At Pretty Damned Fast, we are always excited when companies make big efforts to talk about women's cycling. Rapha is one of those brands that is always pushing to make sure women are seen as equals in the sport. In fact, it is on a Rapha women's ride out the the NYC location that Anna Maria and I first met and formed PDF! So when they reached out to us about helping create a panel to discuss women's cycling from commuting to racing, we jumped at the opportunity.
The panel included four women, all coming from different parts of the sport; Crystal Haggard a mom and employee at Zwift, Emily Alvarez a former triathlete and now recreational cyclist, Nona Varnado an advocate for commuting, and me, the co editor of a magazine devoted to the sport.

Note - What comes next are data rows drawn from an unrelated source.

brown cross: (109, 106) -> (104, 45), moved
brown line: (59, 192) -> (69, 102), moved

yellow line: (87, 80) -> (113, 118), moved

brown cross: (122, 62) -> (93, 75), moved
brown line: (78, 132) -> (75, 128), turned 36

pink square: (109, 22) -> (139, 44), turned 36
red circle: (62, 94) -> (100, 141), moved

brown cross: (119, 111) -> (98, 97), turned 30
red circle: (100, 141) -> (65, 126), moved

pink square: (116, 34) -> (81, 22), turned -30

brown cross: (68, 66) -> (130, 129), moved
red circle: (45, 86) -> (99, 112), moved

The questions were targeted to each panelist's specialty, starting with how we all got into cycling. Crystal discussed what it's like balancing a career in cycling while raising a young kid, something that isn't talked about much in cycling, but can be a huge barrier for many women. Emily, after finding out that she has a condition that affects her adrenal gland, talked about reinventing what it means to ride when you can no longer push yourself in the same way as well as knowing how to read your own body, and not worrying about what other people think when you turn off a ride early.

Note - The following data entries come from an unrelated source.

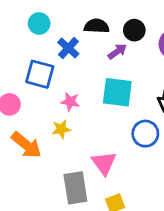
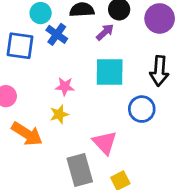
cyan circle: (39, 23) -> (41, 13), moved
blue square: (40, 74) -> (20, 46), moved

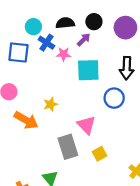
pink star: (65, 86) -> (63, 54), moved

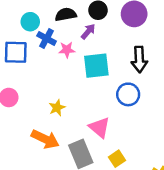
orange arrow: (26, 120) -> (45, 139), moved

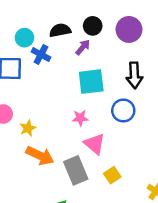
pink star: (67, 50) -> (80, 118), moved
yellow star: (57, 108) -> (28, 128), moved

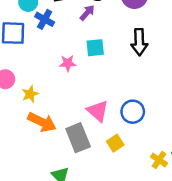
cyan square: (91, 82) -> (95, 48), size x0.7
blue circle: (123, 110) -> (133, 112), moved
pink star: (80, 118) -> (68, 63), moved

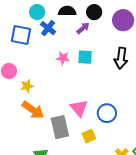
pink star: (68, 63) -> (63, 58), moved

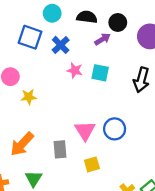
blue cross: (48, 28) -> (61, 45), moved
orange arrow: (33, 110) -> (22, 144), moved, turned 90
blue circle: (107, 113) -> (115, 129), moved
gray rectangle: (60, 127) -> (60, 149), size x0.7

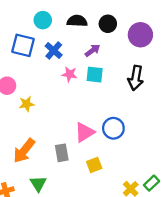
purple arrow: (103, 39) -> (93, 50), moved
pink triangle: (85, 131) -> (85, 132), turned 35

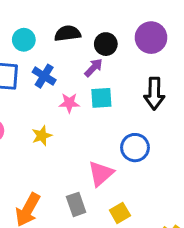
black circle: (108, 24) -> (106, 44), moved
yellow star: (27, 104) -> (42, 136), moved
blue circle: (113, 128) -> (135, 148), moved

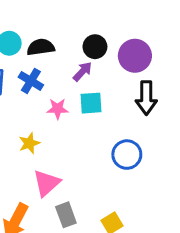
black semicircle: (68, 33) -> (41, 47), moved
purple circle: (151, 38) -> (135, 56), moved
pink triangle: (101, 174) -> (47, 183), moved

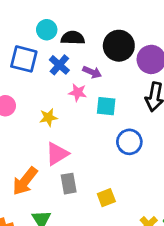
black circle: (95, 47) -> (119, 46), size x1.5
purple arrow: (83, 72) -> (92, 72), moved, turned 60
cyan square: (91, 103) -> (106, 106), moved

Nona, who works with LA Bike Trains and Bicycle Culture Institute, talked about how women can jumpstart the initiative to get more people on bikes and less people in cars. I told the story of why PDF started and a few of the things I've learned along the way.
One of the questions I found most interesting was one posed by Brett Cleaver to the the entire panel. How do you react when women tell you they are too scared to ride a bike in LA? Everyone's answer varied a bit, but in the end we all agreed a three things: It's ok to be nervous and admit that riding a bike is scary sometimes. Taking steps to feel comfortable on your bike and in control is key. And, that in the end, the greatness of exploring your city without obstruction and joy of not having to sit in traffic will always out weigh the bad that could happen.

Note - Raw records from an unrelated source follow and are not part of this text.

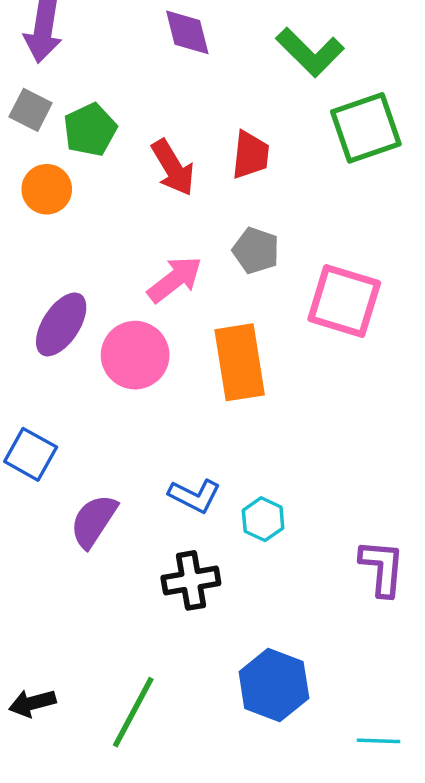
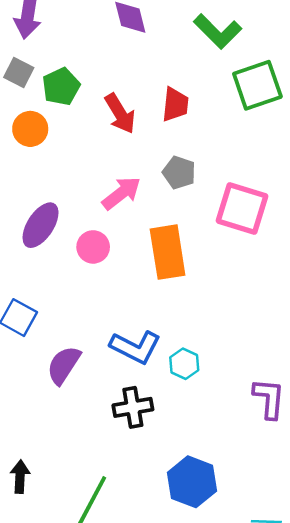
pink circle: (135, 355) -> (93, 247), size x0.7
blue L-shape: (195, 496) -> (135, 347), size x1.4
black arrow: (32, 703) -> (20, 477), moved, turned 108

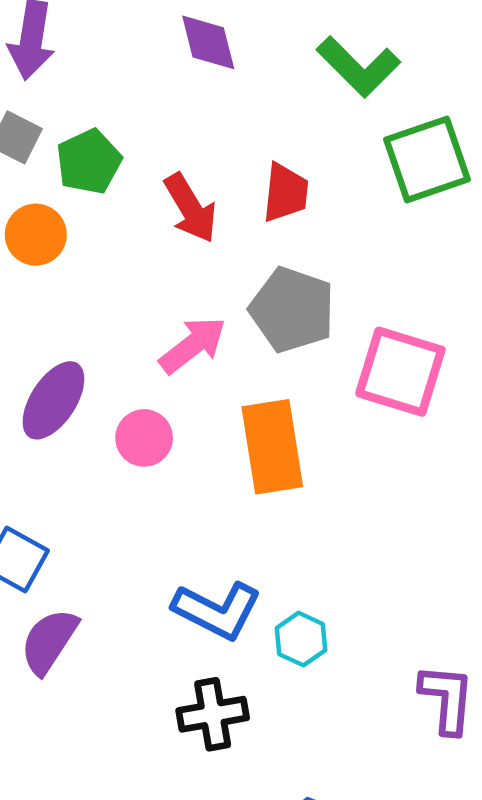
gray pentagon: (179, 173) -> (292, 310), size x1.5
purple semicircle: (64, 365) -> (49, 641), moved

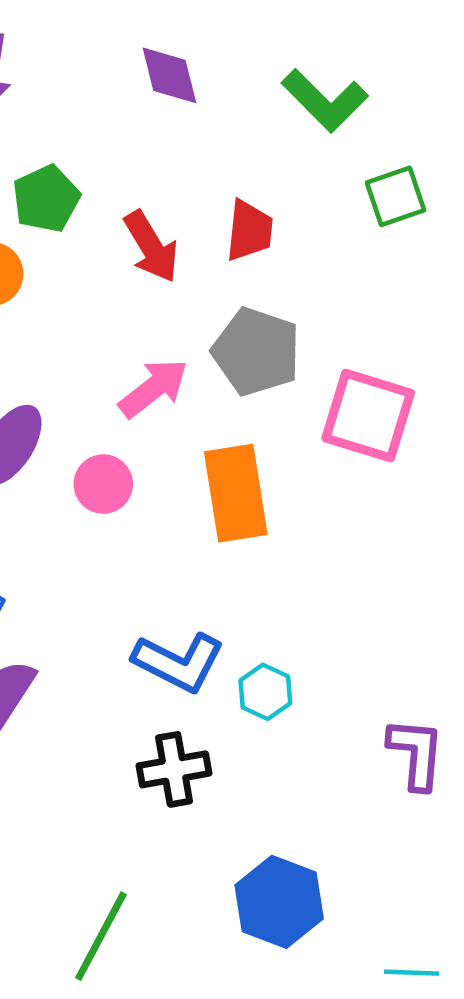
green square: (427, 159) -> (395, 196), size x0.7

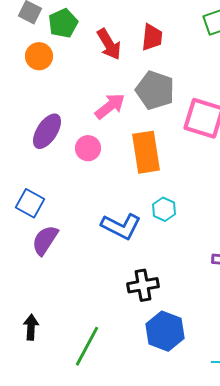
cyan hexagon: (265, 692) -> (164, 209), moved
black cross: (174, 769) -> (143, 285), moved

So what did we learn? We learned that the personal experiences of female cyclists, no matter there background, can be related to and help everyone. That having to change how you see and ride a bike because of a condition is useful to someone who has sustained an injury as well as someone raising a young child. That writing about the variety of women in cycling can help to get women out of cars and onto bikes. And, perhaps most personally, that learning how someone manages working in cycling and caring for a toddler is applicable to someone balancing a career and raising a two year old magazine about women's cycling.
Rapha and Pretty Damned Fast are hoping to hold part two of this discussion soon, but in the meantime, stop by and enjoy some of the other events at the Rapha LA Popup!